WORK REQUEST
Copy each entry below exactly. No images.

Dataset records
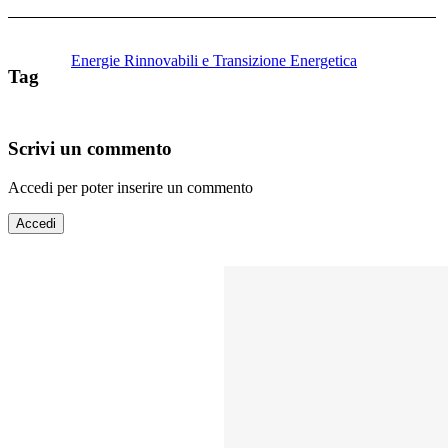
Energie Rinnovabili e Transizione Energetica
Tag
Scrivi un commento
Accedi per poter inserire un commento
Accedi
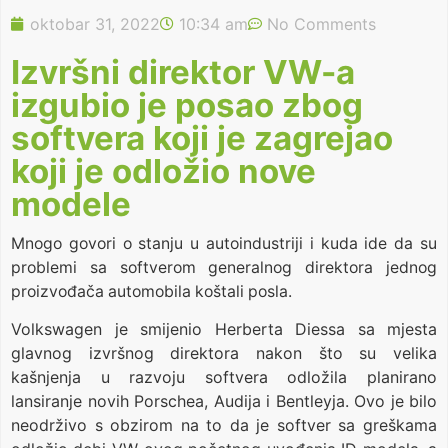
oktobar 31, 2022
10:34 am
No Comments
Izvršni direktor VW-a
izgubio je posao zbog
softvera koji je zagrejao
koji je odložio nove
modele
Mnogo govori o stanju u autoindustriji i kuda ide da su
problemi sa softverom generalnog direktora jednog
proizvođača automobila koštali posla.
Volkswagen je smijenio Herberta Diessa sa mjesta
glavnog izvršnog direktora nakon što su velika
kašnjenja u razvoju softvera odložila planirano
lansiranje novih Porschea, Audija i Bentleyja. Ovo je bilo
neodrživo s obzirom na to da je softver sa greškama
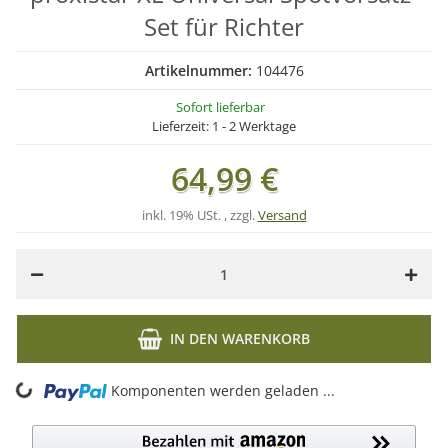
Set für Richter
Artikelnummer:
104476
Sofort lieferbar
Lieferzeit:
1 - 2 Werktage
64,99 €
inkl. 19% USt. , zzgl.
Versand
IN DEN WARENKORB
ding...
Komponenten werden geladen ...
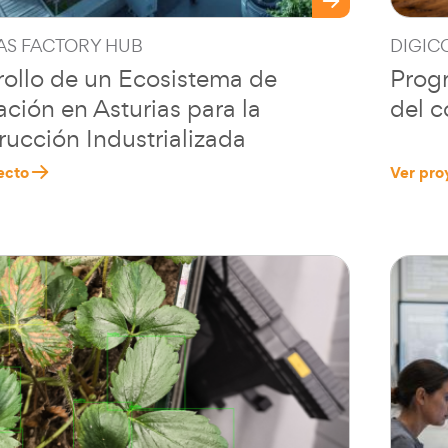
AS FACTORY HUB
DIGIC
rollo de un Ecosistema de
Progr
ción en Asturias para la
del c
rucción Industrializada
ecto
Ver pro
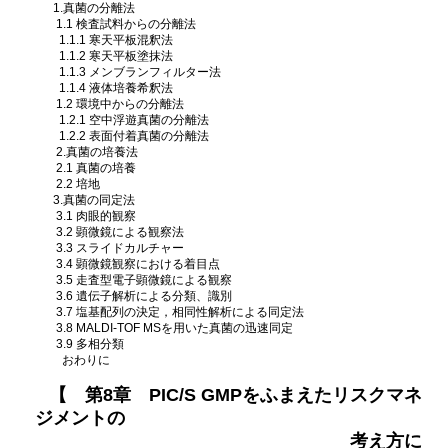
1.真菌の分離法
1.1 検査試料からの分離法
1.1.1 寒天平板混釈法
1.1.2 寒天平板塗抹法
1.1.3 メンブランフィルター法
1.1.4 液体培養希釈法
1.2 環境中からの分離法
1.2.1 空中浮遊真菌の分離法
1.2.2 表面付着真菌の分離法
2.真菌の培養法
2.1 真菌の培養
2.2 培地
3.真菌の同定法
3.1 肉眼的観察
3.2 顕微鏡による観察法
3.3 スライドカルチャー
3.4 顕微鏡観察における着目点
3.5 走査型電子顕微鏡による観察
3.6 遺伝子解析による分類、識別
3.7 塩基配列の決定，相同性解析による同定法
3.8 MALDI-TOF MSを用いた真菌の迅速同定
3.9 多相分類
おわりに
【 第8章 PIC/S GMPをふまえたリスクマネ
ジメントの
考え方に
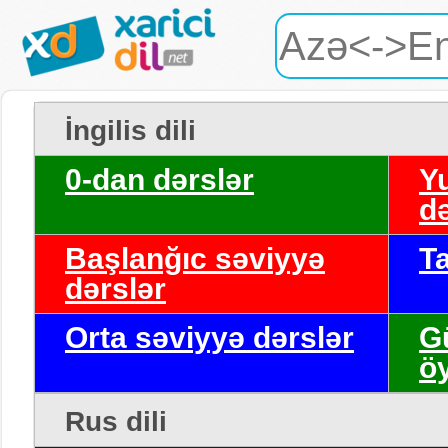
İngilis dili
0-dan dərslər
Y
də
Başlanğıc səviyyə
T
dərslər
Orta səviyyə dərslər
G
ö
Rus dili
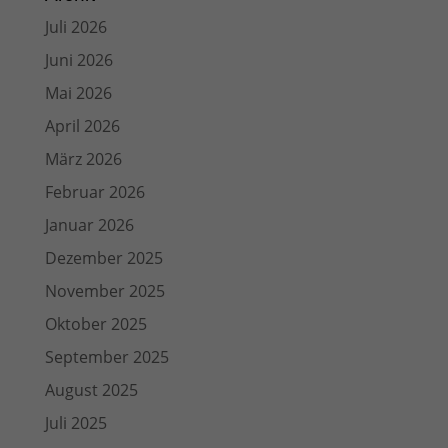
Juli 2026
Juni 2026
Mai 2026
April 2026
März 2026
Februar 2026
Januar 2026
Dezember 2025
November 2025
Oktober 2025
September 2025
August 2025
Juli 2025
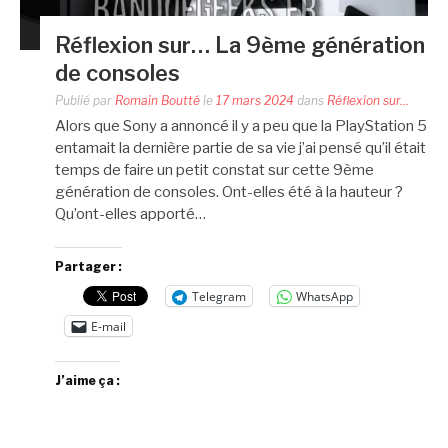
Réflexion sur… La 9ème génération
de consoles
Publié par
Romain Boutté
le
17 mars 2024
dans
Réflexion sur...
Alors que Sony a annoncé il y a peu que la PlayStation 5
entamait la dernière partie de sa vie j’ai pensé qu’il était
temps de faire un petit constat sur cette 9ème
génération de consoles. Ont-elles été à la hauteur ?
Qu’ont-elles apporté…
Partager :
Telegram
WhatsApp
E-mail
J’aime ça :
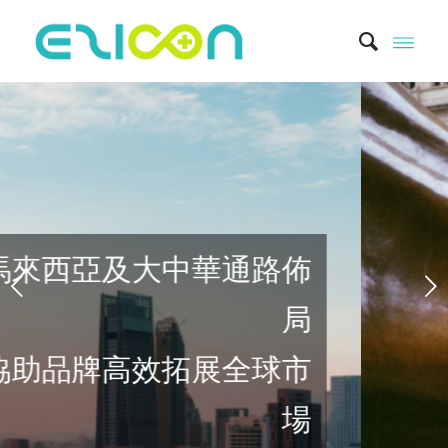
下一頁
跨境健康零距離
提供一站式跨境新零售解
決方案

ANSWER SECTION
Energie Rinnovabili e Transizione Energetica
Tag
Scrivi un commento
Accedi per poter inserire un commento
Accedi
oktobar 31, 2022
10:34 am
No Comments
Izvršni direktor VW-a
izgubio je posao zbog
softvera koji je zagrejao
koji je odložio nove
modele
Mnogo govori o stanju u autoindustriji i kuda ide da su
problemi sa softverom generalnog direktora jednog
proizvođača automobila koštali posla.
Volkswagen je smijenio Herberta Diessa sa mjesta
glavnog izvršnog direktora nakon što su velika
kašnjenja u razvoju softvera odložila planirano
lansiranje novih Porschea, Audija i Bentleyja. Ovo je bilo
neodrživo s obzirom na to da je softver sa greškama
Set für Richter
Artikelnummer:
104476
Sofort lieferbar
Lieferzeit:
1 - 2 Werktage
64,99 €
inkl. 19% USt. , zzgl.
Versand
IN DEN WARENKORB
ding...
Komponenten werden geladen ...
AS FACTORY HUB
DIGIC
rollo de un Ecosistema de
Progr
ción en Asturias para la
del c
rucción Industrializada
ecto
Ver pro
1.真菌の分離法
1.1 検査試料からの分離法
1.1.1 寒天平板混釈法
1.1.2 寒天平板塗抹法
1.1.3 メンブランフィルター法
1.1.4 液体培養希釈法
1.2 環境中からの分離法
1.2.1 空中浮遊真菌の分離法
1.2.2 表面付着真菌の分離法
2.真菌の培養法
2.1 真菌の培養
2.2 培地
3.真菌の同定法
3.1 肉眼的観察
3.2 顕微鏡による観察法
3.3 スライドカルチャー
3.4 顕微鏡観察における着目点
3.5 走査型電子顕微鏡による観察
3.6 遺伝子解析による分類、識別
3.7 塩基配列の決定，相同性解析による同定法
3.8 MALDI-TOF MSを用いた真菌の迅速同定
3.9 多相分類
おわりに
【 第8章 PIC/S GMPをふまえたリスクマネ
ジメントの
考え方に
İngilis dili
0-dan dərslər
Y
də
Başlanğıc səviyyə
T
dərslər
Orta səviyyə dərslər
G
ö
Rus dili
Juli 2026
Juni 2026
Mai 2026
April 2026
März 2026
Februar 2026
Januar 2026
Dezember 2025
November 2025
Oktober 2025
September 2025
August 2025
Juli 2025
Réflexion sur… La 9ème génération
de consoles
Publié par
Romain Boutté
le
17 mars 2024
dans
Réflexion sur...
Alors que Sony a annoncé il y a peu que la PlayStation 5
entamait la dernière partie de sa vie j’ai pensé qu’il était
temps de faire un petit constat sur cette 9ème
génération de consoles. Ont-elles été à la hauteur ?
Qu’ont-elles apporté…
Partager :
Telegram
WhatsApp
E-mail
J’aime ça :
下一頁
跨境健康零距離
提供一站式跨境新零售解
決方案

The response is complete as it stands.